Göz gençleştirme için kantopeksi ve kantoplasti nedir, prosedür için endikasyonlar ve kontrendikasyonlar. İşlem sonrası iyileşme tekniği ve özellikleri.
Gözler vücudun ilk fark edilen kısmıdır. Çok çeşitli duygu ve hisleri ifade edebileceğiniz gözlerin yardımıyla, sadece kendi ruh halinizi değil, aynı zamanda fikrinizi de yansıtabilirsiniz. Birçok kız, kırışıklıklar veya şişlikler ortaya çıktığında kendilerini rahatsız hissetmeye başlar, çekici değildir ve erkekler için ilginç değildir.
Gözlerin güzelliğini korumak ve gençliğini uzatmak için her türlü çabayı gösterseniz bile, zamanla kadının gerçek yaşını vermeye devam edeceklerdir. Göz kapağını normal pozisyonunda tutan güçlü kas ve bağların olmadığı göz bölgesindedir.

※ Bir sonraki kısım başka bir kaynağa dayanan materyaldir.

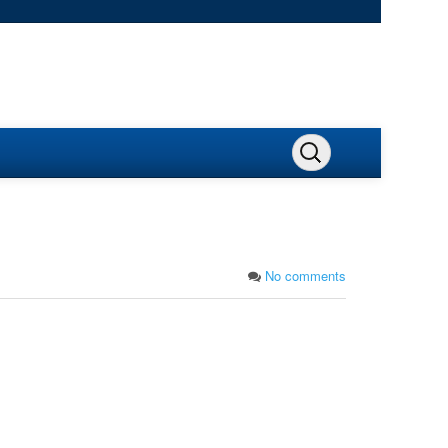
No comments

Bu nedenle, zamanla, gözlerin dış köşelerinin sarkması gibi hoş olmayan bir sorun vardır, "kaz ayağı" oluşumu başlar. Görünüm yorgun hale gelir ve artık tüm duyguları yansıtmaz.
Göz kapağı kantopeksi işlemi yardımı ile ameliyatlı olarak yukarı kaldırılır. Sonuç olarak, gözleri eski çekiciliğine ve gençliğine döndürmek mümkün olur. Görünüm taze ve açık hale gelir.
Gözün yapısının anatomik özellikleri
Kantopeksi tekniğinin özelliklerini ve bu prosedürün neden yapıldığını anlamak için önce insan gözünün yapısını tanımaya değer. Göz kapaklarının derisi çok hassas ve incedir; doğası gereği dokuları epidermisin diğer bölgeleriyle karşılaştırıldığında nispeten az miktarda kolajen içerir. Bu nedenle yaşlanmanın ilk belirtileri ve kırışıklıklar ilk etapta göz çevresinde ortaya çıkar. Cilt elastikiyetini hızla kaybeder. Göz çevresindeki cilt, ultraviyole ışınlarının olumsuz etkilerinden diğer bölgelere göre daha fazla zarar görür ve besinlerle hızla nemini kaybeder.
Derinin altında, kasılması göz kapaklarını kapatabilen ve açabilen periorbital (dairesel) kas bulunur. Dış kantusa yakın dairesel kas çok fazla kasılırsa (tıpta bu, gözün köşesinin adıdır), cilt kıvrımları oluşur. Bu yelpaze şeklindeki kıvrımlar doğrudan gözün köşesinden uzanır. İnsanlar bu fenomene "kaz ayağı" diyorlar. Gençlikte, bu tür "kaz ayakları" kolayca yumuşatılır, ancak yaşla birlikte, gözün dairesel kasında gerginlik olmadığında bile dinlenme halinde kalırlar.
Hassas kıkırdaklı plakalar dairesel kasın altında bulunur ve kas, tendonlu bağların yardımıyla onlara bağlanır. Üst ve alt göz kapaklarının tendonlarının bir ucu kıkırdağın kenarına, diğeri ise onları birbirine bağlar. Böylece gözlerin iç ve dış köşeleri oluşur. Bu yapı kemiği kaplayan dokulara (periosteum) sabitlenir.
Doğası gereği, gözün dış kantus tendonu, iç kantus tendonlarına kıyasla daha ince ve uzar. Bu nedenle, zamanla daha güçlü gerilmeleri başlar, doğal formunun değişmesi nedeniyle gözün dış köşesi yavaş yavaş düşer.
Gözün dış köşesinin aşağı inmesinin bir başka nedeni de tendonların patolojik konjenital zayıflığıdır. Bu durumda, ihmal doğum anından itibaren ortaya çıkar.
Normal bir durumda, gözün dış köşesi iç köşe ile aynı seviyede, bazen 2-3 mm daha yüksek olmalıdır. Bu nedenle birçok kadın gözlerini makyaj yaparken ok yapar, göze netlik kazandırmaya veya badem şeklindeki bir şekli daha anlamlı hale getirmeye çalışır. Mümkün olduğunca ideale yakın olarak kabul edilen bu göz şeklidir.